Meskipun kepresidenan AS mengabaikan para penyangkal perubahan iklim, bahkan negara yang secara historis termasuk di antara tiga produsen minyak terbesar dunia, Arab Saudi, juga berambisi menjadi pusat energi bersih. Untuk mencapai tujuan tersebut, Arab Saudi telah memilih aliansi dengan rival berat Amerika Serikat, Tiongkok, yang semakin mendapatkan kepercayaan, investasi, dan minat dari dunia Barat yang "kecewa", yang di masa tarif dan permusuhan geopolitik kini beralih ke Timur. Bukti terbaru dari orientasi ini, bahkan dari dunia Arab, adalah beberapa perusahaan Saudi, termasuk raksasa utilitas ACWA Power dan anak perusahaan raksasa minyak Aramco, menandatangani perjanjian pembelian listrik beberapa hari lalu untuk proyek energi bersih dengan kapasitas besar sebesar 15 gigawatt (cukup untuk memberi daya pada kota metropolitan seperti Milan), dan total investasi bernilai sekitar $8,3 miliar, menurut Kantor Berita Saudi (SPA) yang dikelola pemerintah.

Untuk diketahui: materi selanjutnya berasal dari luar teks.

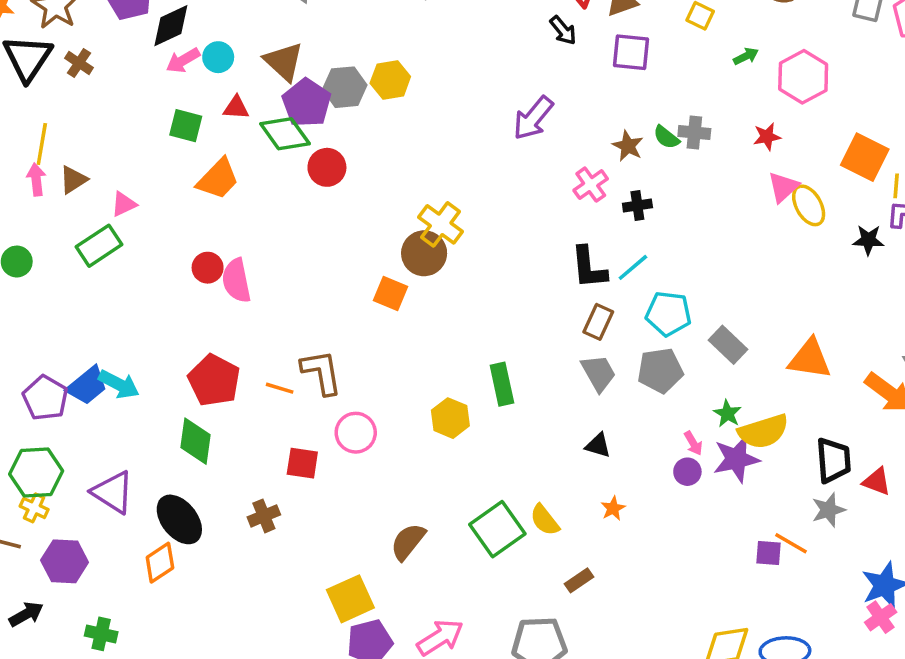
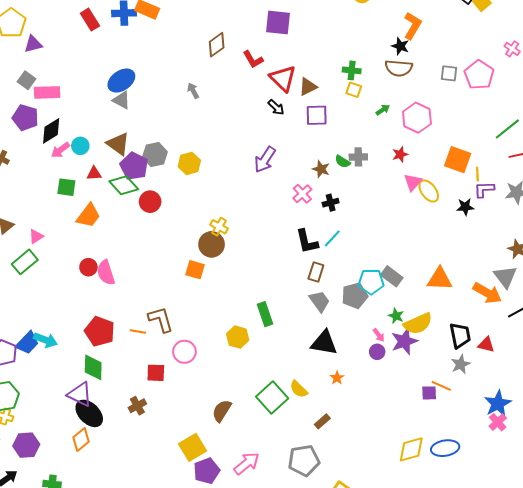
yellow hexagon: (390, 80) -> (189, 163), moved
yellow cross: (441, 224) -> (219, 227), size x0.7
cyan pentagon: (668, 314) -> (371, 282), moved
black triangle: (598, 445) -> (324, 343), size x1.8
purple triangle: (113, 492) -> (80, 394), moved

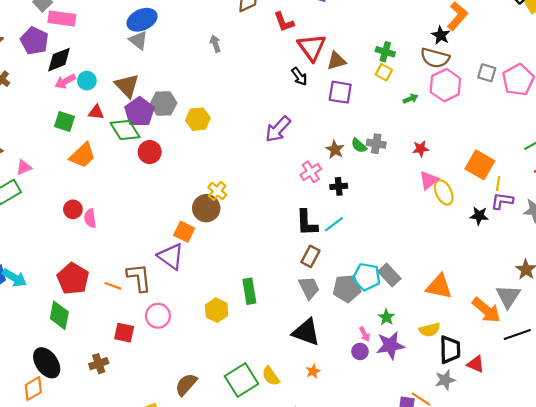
pink hexagon: (417, 118) -> (445, 85), moved
pink semicircle: (106, 273) -> (90, 218), size x0.7
yellow semicircle: (418, 324) -> (430, 330), moved, size x0.7
purple triangle: (80, 394) -> (171, 256), moved

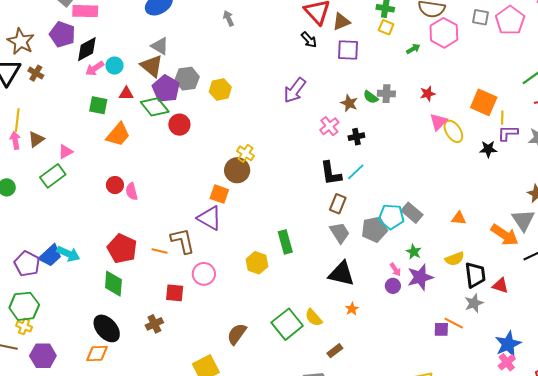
gray triangle: (138, 40) -> (160, 46), moved
orange triangle: (439, 287) -> (459, 218), size x0.6
orange diamond: (33, 389) -> (97, 354), turned 35

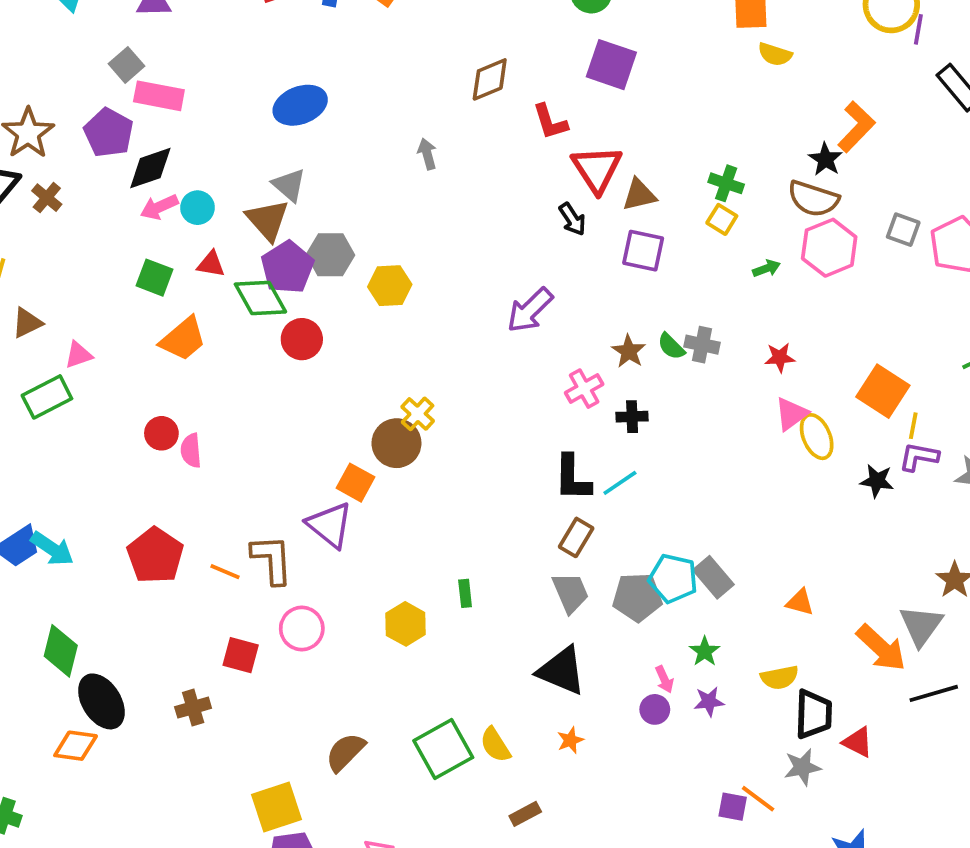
green rectangle: (285, 242) -> (465, 593), size x0.6
purple star: (420, 277) -> (709, 702), size x0.6
green diamond: (113, 284) -> (61, 651), moved

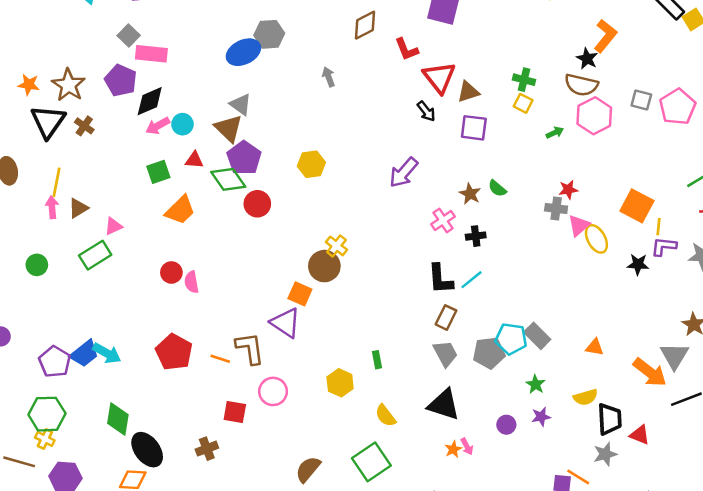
gray hexagon: (330, 255) -> (269, 34), moved
green square: (155, 278) -> (158, 172), turned -35
gray cross: (702, 345) -> (556, 209), moved
pink arrow: (664, 679) -> (467, 447), moved
yellow semicircle: (495, 745) -> (385, 416), moved

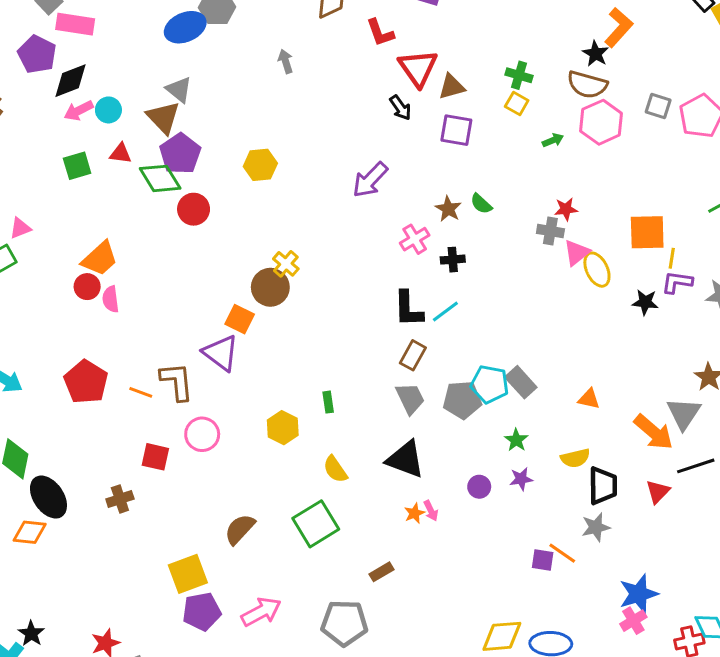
orange square: (637, 206) -> (647, 232), turned -32
orange trapezoid: (180, 210) -> (100, 259), moved
red triangle: (640, 435) -> (658, 492), moved, turned 50

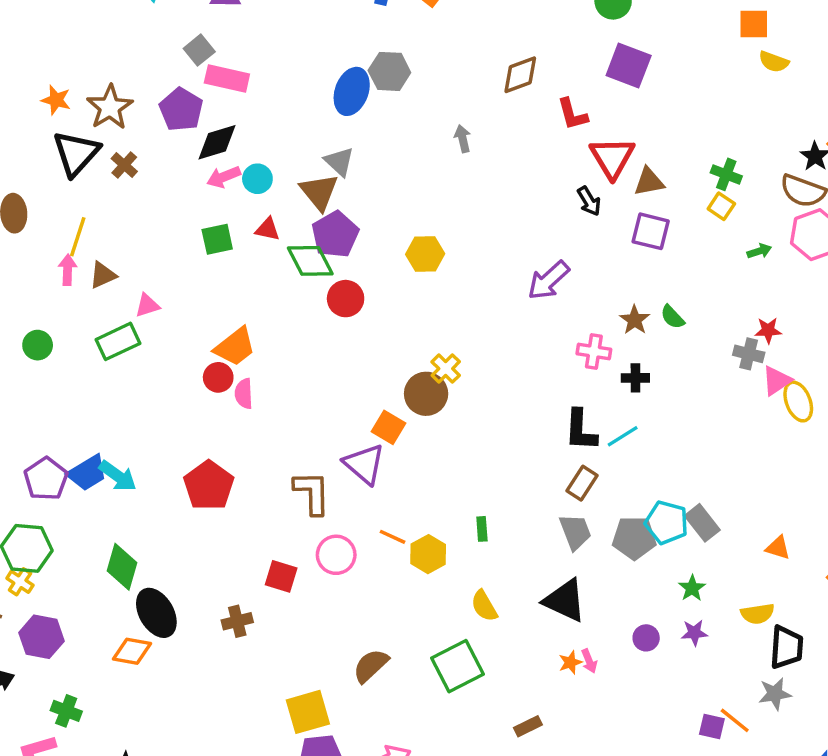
blue ellipse: (185, 27) -> (352, 91), turned -51
pink cross: (415, 239) -> (594, 351), turned 36
orange line: (141, 392) -> (392, 537), moved

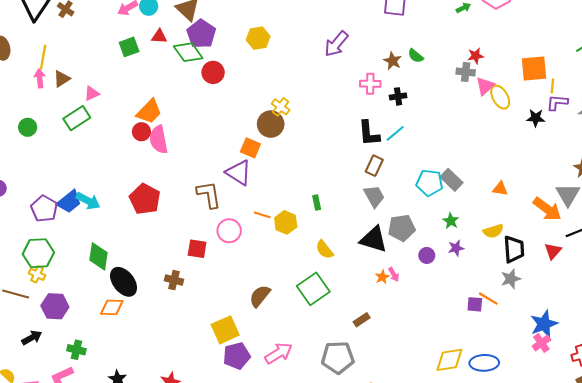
pink semicircle: (244, 394) -> (159, 140), size x1.5
gray pentagon: (634, 538) -> (402, 228), moved
brown cross: (237, 621) -> (174, 280), turned 36

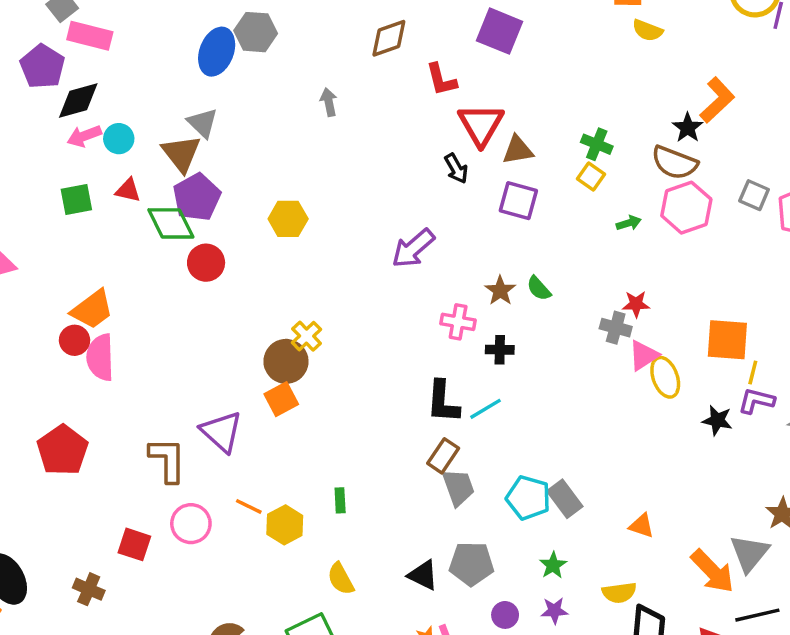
orange square: (250, 148) -> (281, 399), moved, turned 30
gray trapezoid: (374, 196) -> (458, 487), moved
black triangle: (374, 239) -> (423, 575), size x0.7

Minyak masih menjadi komoditas utama, namun proyek ramah lingkungan terus berkembang
ACWA Power secara khusus telah menandatangani tujuh kontrak sebagai pengembang utama, bermitra dengan Water and Electricity Holding Co. (Badeel), yang dimiliki oleh Dana Investasi Publik Saudi (PIF), dan Aramco Power, sebuah divisi dari Aramco. Proyek-proyek tersebut mencakup lima pembangkit listrik tenaga surya fotovoltaik di kota Aseer, Madinah, Mekkah, dan Riyadh, serta dua ladang angin di Riyadh. Arab Saudi tidak tinggal diam dalam hal transisi energi: Pangeran Abdullah Muhammad bin Salman Arab Saudi telah mengumumkan tahun lalu bahwa mereka menargetkan kapasitas energi terbarukan sebesar 130 gigawatt pada tahun 2030. Meskipun produksi minyak tetap krusial bagi perekonomian Saudi, kerajaan ini berinvestasi dalam bentuk energi lain, dengan ambisi untuk menjadi kekuatan global di sektor energi bersih juga. Dan Arab Saudi memiliki potensi untuk berhasil, mengingat sumber daya keuangannya dan iklim yang sangat cocok untuk pembangkit listrik tenaga fotovoltaik, dengan wilayah yang disinari matahari terik hampir sepanjang tahun. Lebih lanjut, Arab Saudi hampir seluruhnya berupa gurun, dengan sedikit wilayah perkotaan dan pertanian, dan lahan yang tak terhitung jumlahnya dapat didedikasikan untuk produksi energi surya.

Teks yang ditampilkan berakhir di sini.